Skalli-Hanna was encouraged at every stage of the tenure process. But her scholarship and teaching wasn’t enough to outweigh the issue Bass took with her age. When the Committee on Faculty Grievances found evidence for “serious concerns about the overall fairness of the process,” that wasn’t enough for former University President Neil Kerwin, either. Then again, court documents showed that he had written “old SIS” on Skalli-Hanna’s application, according to evidence presented by Skalli-Hanna’s lawyers.
For women, age is more than a number. Cases like these that remind us of all the supposed “clocks” women are made to run against. Academia has its unique issues with supporting women. The tenure process, as it functions now, leaves women out and ignores the realities of their lives in academia.
In research that analyzed two million articles from JSTOR in the hard sciences, social sciences, law, history, philosophy and education fields, 22 percent of all authors were female. Since scholarship is an essential part of the tenure process, it can be more of a challenge for women to be published due to discriminatory ideas about their research quality.
Teaching and service to the university are also factors when applying for tenure. Within teaching, there is room for discrimination. It is not out of the question for male students to have sexist ideas about their female professors that skew student teaching evaluations.

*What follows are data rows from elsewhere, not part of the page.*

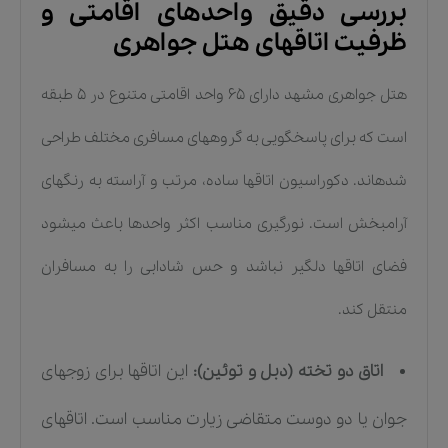
بررسی دقیق واحدهای اقامتی و
ظرفیت اتاقهای هتل جواهری
هتل جواهری مشهد دارای ۶۵ واحد اقامتی متنوع در ۵ طبقه
است که برای پاسخگویی به گروههای مسافری مختلف طراحی
شدهاند. دکوراسیون اتاقها ساده، مرتب و آراسته به رنگهای
آرامبخش است. نورگیری مناسب اکثر واحدها باعث میشود
فضای اتاقها دلگیر نباشد و حس شادابی را به مسافران
منتقل کند.
اتاق دو تخته (دبل و توئین):
این اتاقها برای زوجهای
جوان یا دو دوست متقاضی زیارت مناسب است. اتاقهای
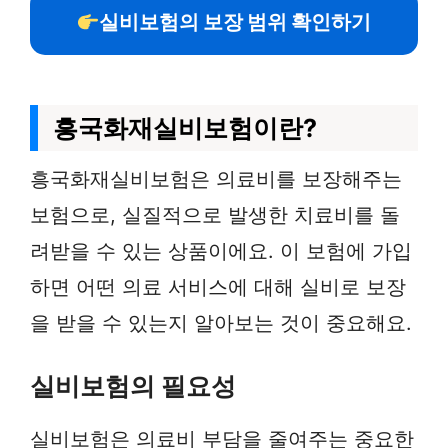
실비보험의 보장 범위 확인하기
흥국화재실비보험이란?
흥국화재실비보험은 의료비를 보장해주는
보험으로, 실질적으로 발생한 치료비를 돌
려받을 수 있는 상품이에요. 이 보험에 가입
하면 어떤 의료 서비스에 대해 실비로 보장
을 받을 수 있는지 알아보는 것이 중요해요.
실비보험의 필요성
실비보험은 의료비 부담을 줄여주는 중요한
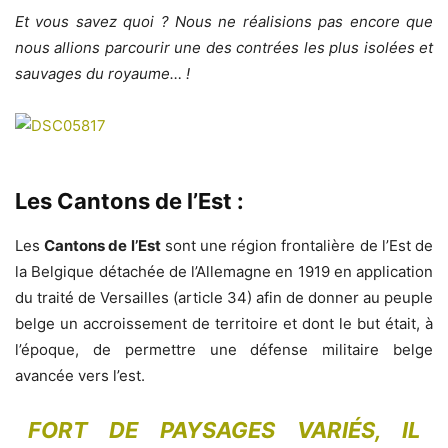
Et vous savez quoi ? Nous ne réalisions pas encore que
nous allions parcourir une des contrées les plus isolées et
sauvages du royaume… !
Les Cantons de l’Est :
Les
Cantons de l’Est
sont une région frontalière de l’Est de
la Belgique détachée de l’Allemagne en 1919 en application
du traité de Versailles (article 34) afin de donner au peuple
belge un accroissement de territoire et dont le but était, à
l’époque, de permettre une défense militaire belge
avancée vers l’est.
FORT DE PAYSAGES VARIÉS, IL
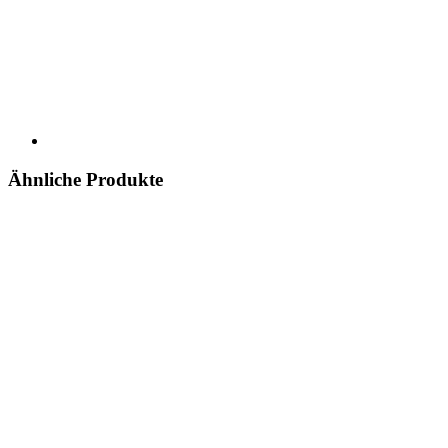
Ähnliche Produkte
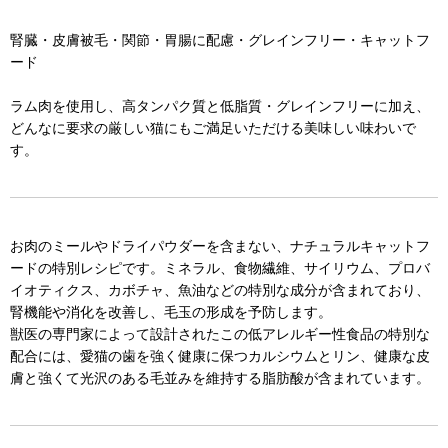
腎臓・皮膚被毛・関節・胃腸に配慮・グレインフリー・キャットフ
ード
ラム肉を使用し、高タンパク質と低脂質・グレインフリーに加え、
どんなに要求の厳しい猫にもご満足いただける美味しい味わいで
す。
お肉のミールやドライパウダーを含まない、ナチュラルキャットフ
ードの特別レシピです。ミネラル、食物繊維、サイリウム、プロバ
イオティクス、カボチャ、魚油などの特別な成分が含まれており、
腎機能や消化を改善し、毛玉の形成を予防します。
獣医の専門家によって設計されたこの低アレルギー性食品の特別な
配合には、愛猫の歯を強く健康に保つカルシウムとリン、健康な皮
膚と強くて光沢のある毛並みを維持する脂肪酸が含まれています。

Typical with other jobs, women may feel that they have to commit more time than a male professor would, in order to seem as qualified. When the system has set women up to think they are not as capable, many women will act that way. The tenure process punishes them for it.
For those that are not approved for tenure, the career that has taken so many hours and years is essentially over. The professor has to begin all over again. Starting over can be especially difficult for women, as the challenges still exist from their previous experience.
Proving tenure discrimination is difficult, and to other universities it may appear that the professor wasn’t good enough. The tenure process at the University appears to be consistently leaving women out, when now more than ever women and women of color are needed in academia. These groups have deserved academic accolades for much longer than they’ve been given.
If the University is really committed to hiring more women and people of color as professors, then past tenure actions deserve re-evaluation. When we ignore the value of women’s life perspectives, we ensure that claims of diversity are only surface level. Kerwin and Bass are both still on University payroll as tenured professors in School of Public Affairs.
All the talented women that could have served this University further that were denied on spurious grounds had to go through the challenges that come with starting new. Skalli-Hanna is not the only woman to allege discrimination by the previous administration as The Eagle reported in the spring.
Women and women of color need appropriate understanding throughout their academic careers of the unique difficulties of entering a space that has been dominated by older, white men in the United States. The perspectives that women bring, and their ability to model success to their female students, are absolutely necessary. The University must recommit itself to truly hiring, and tenuring, women.
Samantha McAllister is a sophomore in the School of International Service and a columnist at The Eagle.